# A brief history of machine learning

## Introduction

Hello there! Today I would like to tell you about the history of **machine learning**.

Why the history? I think it is good to know how exactly machine learning was growing. Especially these days when it’s being developed, i.a., as a **recruiting tool**.

Many of us must already have dealt with such an **AI software** without even knowing it!

Let’s start with what actually we are going to talk about.

## What is deep learning?

First we need to define what is hidden behind word AI—that is what do Artificial Intelligence, machine learning, and **deep learning** mean and how are they interrelated?

**Artificial intelligence**: the effort to automate intellectual tasks normally performed by humans,**Machine learning**: the study of computer algorithms that improve automatically through experience,**Deep learning**: subcategory of**ML**, the goal is to create a neural network of any kind (e.g. speech recognition, face recognition)

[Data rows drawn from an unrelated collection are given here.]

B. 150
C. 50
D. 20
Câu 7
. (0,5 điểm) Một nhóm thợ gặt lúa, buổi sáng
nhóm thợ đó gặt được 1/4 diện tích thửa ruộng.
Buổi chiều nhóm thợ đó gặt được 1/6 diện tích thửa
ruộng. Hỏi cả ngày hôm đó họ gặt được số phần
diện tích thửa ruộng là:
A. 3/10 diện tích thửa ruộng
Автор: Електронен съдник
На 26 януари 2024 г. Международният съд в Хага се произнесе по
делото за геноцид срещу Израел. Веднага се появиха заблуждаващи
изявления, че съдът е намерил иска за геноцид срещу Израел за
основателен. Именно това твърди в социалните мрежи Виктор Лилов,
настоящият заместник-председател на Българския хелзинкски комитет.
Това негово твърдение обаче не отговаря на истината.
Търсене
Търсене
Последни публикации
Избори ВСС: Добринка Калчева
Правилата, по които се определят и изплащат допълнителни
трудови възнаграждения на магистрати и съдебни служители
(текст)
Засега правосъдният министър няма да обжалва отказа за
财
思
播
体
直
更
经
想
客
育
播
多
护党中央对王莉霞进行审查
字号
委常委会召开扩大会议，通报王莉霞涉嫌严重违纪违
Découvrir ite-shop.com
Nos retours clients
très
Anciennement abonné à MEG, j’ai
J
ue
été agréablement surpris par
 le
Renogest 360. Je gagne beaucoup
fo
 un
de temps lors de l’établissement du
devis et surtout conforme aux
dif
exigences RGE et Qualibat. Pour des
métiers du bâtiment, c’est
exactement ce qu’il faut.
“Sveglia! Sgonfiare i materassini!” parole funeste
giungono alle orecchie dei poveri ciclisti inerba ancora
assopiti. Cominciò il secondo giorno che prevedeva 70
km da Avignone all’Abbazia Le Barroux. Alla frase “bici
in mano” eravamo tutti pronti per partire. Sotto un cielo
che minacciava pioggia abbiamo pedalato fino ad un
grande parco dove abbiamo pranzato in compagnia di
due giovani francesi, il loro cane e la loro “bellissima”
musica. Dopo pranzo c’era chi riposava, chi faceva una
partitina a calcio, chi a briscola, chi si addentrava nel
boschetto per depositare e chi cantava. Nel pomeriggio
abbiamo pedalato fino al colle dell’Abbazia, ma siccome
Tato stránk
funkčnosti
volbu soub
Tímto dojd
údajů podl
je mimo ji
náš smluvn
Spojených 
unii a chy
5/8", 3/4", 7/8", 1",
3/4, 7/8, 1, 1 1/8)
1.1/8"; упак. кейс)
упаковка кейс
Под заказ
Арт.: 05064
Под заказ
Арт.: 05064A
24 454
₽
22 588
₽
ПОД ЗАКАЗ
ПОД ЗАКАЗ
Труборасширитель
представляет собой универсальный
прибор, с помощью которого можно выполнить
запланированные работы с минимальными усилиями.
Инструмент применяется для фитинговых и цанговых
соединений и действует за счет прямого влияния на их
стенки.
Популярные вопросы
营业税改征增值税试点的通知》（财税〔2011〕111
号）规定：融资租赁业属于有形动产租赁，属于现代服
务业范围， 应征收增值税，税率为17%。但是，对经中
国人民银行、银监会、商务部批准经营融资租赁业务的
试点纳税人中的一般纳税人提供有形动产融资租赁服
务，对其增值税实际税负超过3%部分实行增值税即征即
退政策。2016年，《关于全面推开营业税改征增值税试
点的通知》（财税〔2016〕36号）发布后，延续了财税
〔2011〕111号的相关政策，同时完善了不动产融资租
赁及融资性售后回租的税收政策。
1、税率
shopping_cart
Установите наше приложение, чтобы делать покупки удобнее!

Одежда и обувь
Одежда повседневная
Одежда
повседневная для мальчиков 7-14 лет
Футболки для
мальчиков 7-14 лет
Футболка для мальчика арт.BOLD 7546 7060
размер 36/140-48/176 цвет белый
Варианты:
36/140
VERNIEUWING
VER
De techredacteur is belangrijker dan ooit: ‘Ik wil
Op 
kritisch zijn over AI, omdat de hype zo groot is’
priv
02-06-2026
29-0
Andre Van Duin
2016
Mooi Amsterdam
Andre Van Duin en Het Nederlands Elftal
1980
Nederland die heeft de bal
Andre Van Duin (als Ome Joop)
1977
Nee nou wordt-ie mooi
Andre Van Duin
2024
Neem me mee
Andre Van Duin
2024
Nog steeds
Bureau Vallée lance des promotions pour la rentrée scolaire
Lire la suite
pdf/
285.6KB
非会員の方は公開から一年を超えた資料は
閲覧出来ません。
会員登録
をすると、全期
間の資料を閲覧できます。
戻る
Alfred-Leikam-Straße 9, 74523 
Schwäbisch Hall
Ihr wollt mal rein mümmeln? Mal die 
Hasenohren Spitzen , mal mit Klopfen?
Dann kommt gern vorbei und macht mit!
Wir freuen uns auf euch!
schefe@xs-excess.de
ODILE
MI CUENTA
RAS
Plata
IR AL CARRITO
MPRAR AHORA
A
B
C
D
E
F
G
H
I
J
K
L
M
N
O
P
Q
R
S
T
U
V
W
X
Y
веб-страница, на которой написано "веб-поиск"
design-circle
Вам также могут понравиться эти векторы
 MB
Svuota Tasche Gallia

## A brief history of machine learning

Nowadays deep learning has reached a level of public attention and industry investment never seen before in the history of AI. Actually, it isn’t the first success of this domain. Today’s machine learning algorithms used in the industry aren’t deep learning algorithms.

Why is that? The answer is simple—deep learning isn’t always the right tool for **problem solving**. Sometimes there isn’t enough data or a given problem can be solved just by using a different algorithm. Often, under the hype, many people would like to use deep learning for solving problems of all kinds.

To avoid such situation it’s necessary to be familiar with other approaches and practice them when appropriate. But first, I would like to shortly describe the history of machine learning—its development.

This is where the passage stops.